# Text-To-Speech (TTS)

In [1]:
# !huggingface-cli download fishaudio/fish-speech-1.5 --local-dir checkpoints/fish-speech-1.5/

In [22]:
import os
import pandas as pd
from IPython.display import Audio, display
from audioseal import AudioSeal
import librosa
import torch
from tqdm import tqdm

In [2]:
# Load transcriptions
transcriptions = pd.read_csv("../Dataset/Transcriptions/transcriptions_complete.csv")
transcriptions = transcriptions.sort_values("confidence", ascending=False).reset_index(drop = True)

In [None]:
# Import the detector
detector = AudioSeal.load_detector("audioseal_detector_16bits")

In [None]:
# Parameters
watermark_path = "../Dataset/Watermarked Audio"
target_sr = 16000
device = "cpu"

# Save results
results_unwater_audioseal = []


for i in tqdm(len(transcriptions)):
    # Find the name of the clip
    clip_path = transcriptions.loc[i, "clip"]
    # Retrieve the transcription of the clip
    transcript_i = transcriptions.loc[i, "transcription"]
    # Find the watermarked clip associated with the original clip
    clip_water_path = [i for i in os.listdir(watermark_path) if clip_path[:-4] in i][0]

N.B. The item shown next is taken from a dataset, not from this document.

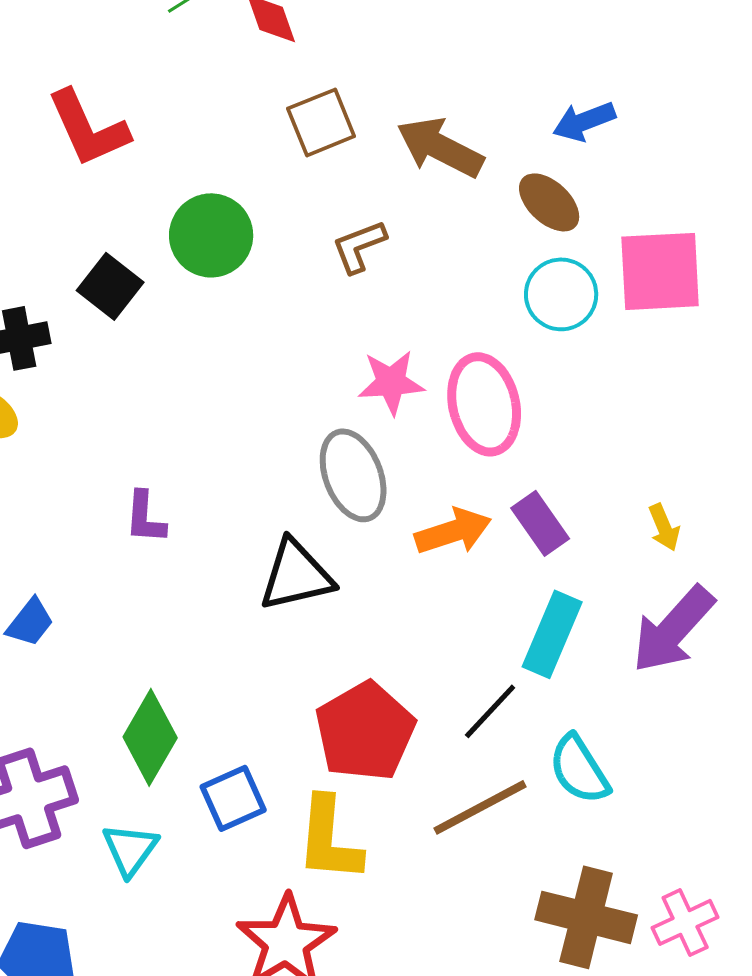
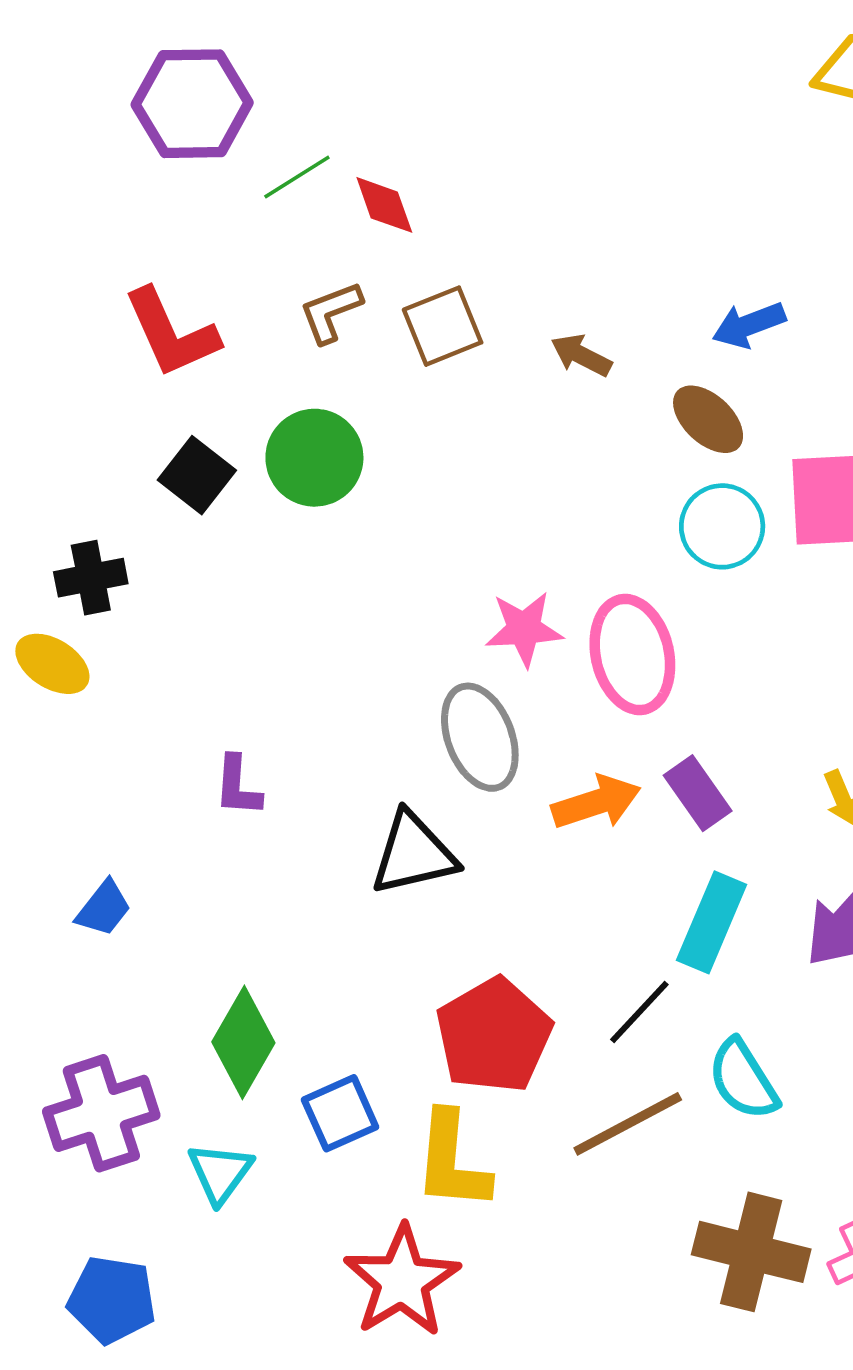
brown arrow: (440, 147) -> (581, 355), size x0.6
brown L-shape: (359, 246) -> (331, 312), moved
black square: (110, 286) -> (197, 475), moved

    # Import the watermarked audio
    # audio_water = Audio(filename= os.path.join(watermark_path, clip_water_path))

    # Detect the probability of watermark
    # Load the watermarked audio file
    wav_watermarked, sr = librosa.load(os.path.join(watermark_path, clip_water_path), sr = target_sr)
    # Convert to a PyTorch tensor
    wav_watermarked_tensor = torch.tensor(wav_watermarked).unsqueeze(0).unsqueeze(0)  # Shape: (1, 1, samples)
    # Detect the watermark
    result_water, _ = detector.detect_watermark(wav_watermarked_tensor, sr)

    # Clone the audio
    # Enter the path to the audio file here
    src_audio = os.path.join(watermark_path, clip_water_path)

    !python fish-speech-main/fish_speech/models/vqgan/inference.py \
        -i "{src_audio}" \
        --checkpoint-path "checkpoints/fish-speech-1.5/firefly-gan-vq-fsq-8x1024-21hz-generator.pth" \
        --device "{device}"

    # Change the name of the file
    clip_unwater_path = clip_water_path.replace("watermarked", "unwatermarked")
    os.rename("fake.wav", clip_unwater_path)

    # Find the watermark
    wav_unwater, sr = librosa.load(clip_unwater_path, sr = target_sr)
    # Convert to a PyTorch tensor
    wav_unwater_tensor = torch.tensor(wav_unwater).unsqueeze(0).unsqueeze(0)  # Shape: (1, 1, samples)
    # Detect the watermark
    result_unwater, _ = detector.detect_watermark(wav_unwater_tensor, sr)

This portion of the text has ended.